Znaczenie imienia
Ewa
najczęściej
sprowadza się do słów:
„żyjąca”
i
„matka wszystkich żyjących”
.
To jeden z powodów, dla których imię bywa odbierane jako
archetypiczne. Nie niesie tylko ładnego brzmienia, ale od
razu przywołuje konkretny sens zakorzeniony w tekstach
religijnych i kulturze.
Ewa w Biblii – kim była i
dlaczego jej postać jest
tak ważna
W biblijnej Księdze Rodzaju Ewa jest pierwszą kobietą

=======

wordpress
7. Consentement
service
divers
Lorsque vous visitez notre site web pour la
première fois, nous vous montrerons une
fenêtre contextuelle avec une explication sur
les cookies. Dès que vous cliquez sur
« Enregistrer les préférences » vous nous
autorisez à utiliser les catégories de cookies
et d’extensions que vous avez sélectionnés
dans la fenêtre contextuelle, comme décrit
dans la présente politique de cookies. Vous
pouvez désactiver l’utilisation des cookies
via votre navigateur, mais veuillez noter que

=======

→ REQUIREMENT
Using the data above, repeat exactly the lines that begin at the line with "dans la présente politique de cookies. Vous" and end at the line with "via votre navigateur, mais veuillez noter que", both ends included.

→ ANSWER FOR THIS EXERCISE
dans la présente politique de cookies. Vous
pouvez désactiver l’utilisation des cookies
via votre navigateur, mais veuillez noter que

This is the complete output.